One of the first things people found striking about Jesus was how He spoke, taught, preached with authority. I see a strong human parallel in my own experience of listening to pastors preach. I have heard a pastor who never preached his own sermons but always used another man's material, and I saw the many ways in which his preaching contrasts with one who has studied the Scriptures himself and written his own sermon. Their preaching is as different as night and day; it only took about 5 minutes to see the difference. When a pastor preached someone else's material, he didn't know it well, because he didn't put it together. He couldn't readily editorialize because it wasn't his. He consistently stood at the podium, read the sermon; he rarely dared move away for fear of becoming hopelessly lost; he mispronounced authors' names whose writings were quoted and vocabulary and Greek words that he didn't know well. But when the pastor who writes his own sermon presents it, he walks around the room, relating without the notes in front of him, making eye contact with the grandmas in the front row, adding things in on the spur of the moment, and not mangling the words within it. He speaks his sermon with as much authority as any pastor might do, because he wrote it. He knows the nuances of what he is saying because he'd researched it, prayed about it, written it himself with the Holy Spirit's help. Any books he quotes, he knows well enough to pronounce the author's name.

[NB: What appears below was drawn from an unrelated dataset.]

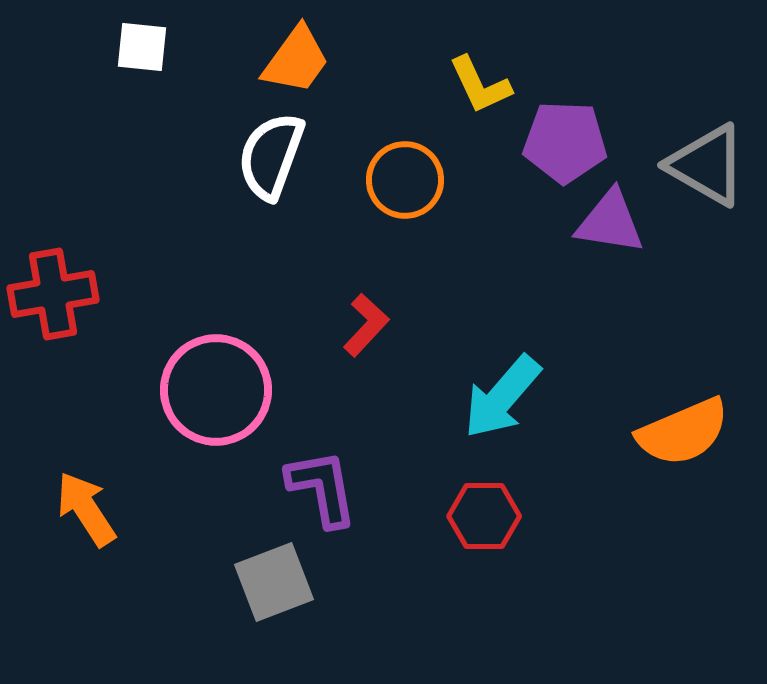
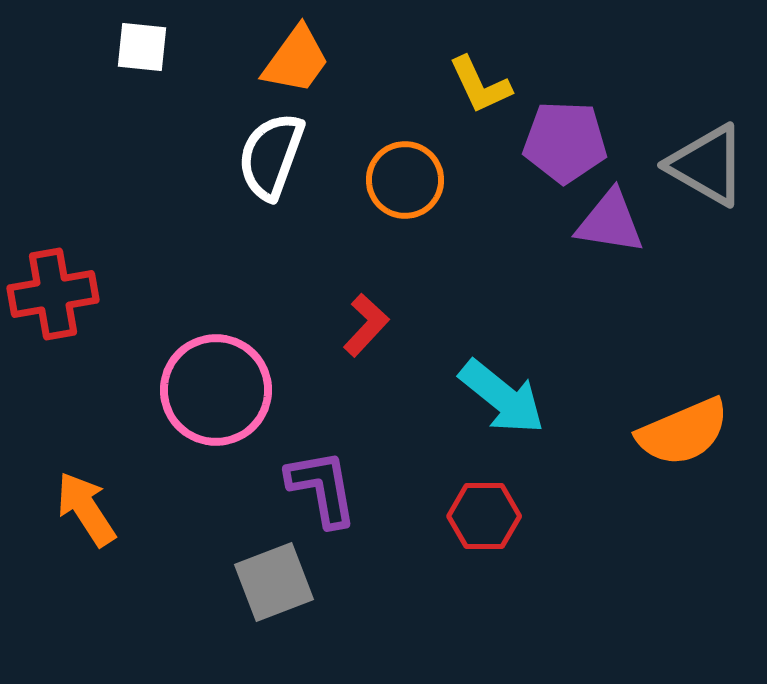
cyan arrow: rotated 92 degrees counterclockwise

So it is, infinitely more so, with Jesus' presentation of the Scripture, with His ultimate authority in speaking and teaching and preaching. He knows the Old Testament and hasn't gotten tangled up in other men's writings, in the traditions, rules, burdens and manipulations that men had added to it. Jesus knows the will of His Father; because of this and His authorship, He knows the intent of every part of the Word. He knows where man's understanding falls short, where he has been blinded by hardness of heart. Jesus has the inside track, so to speak, in His presentation of God's Word--He knows the Father, He knows the Scriptures, and He knows what is in the heart of a man. The Pharisees, the scribes, and the Sadducees were more concerned with man's obedience to the traditions of men and the letter of the law than the spirit of the law and how it reflected God's will for humanity.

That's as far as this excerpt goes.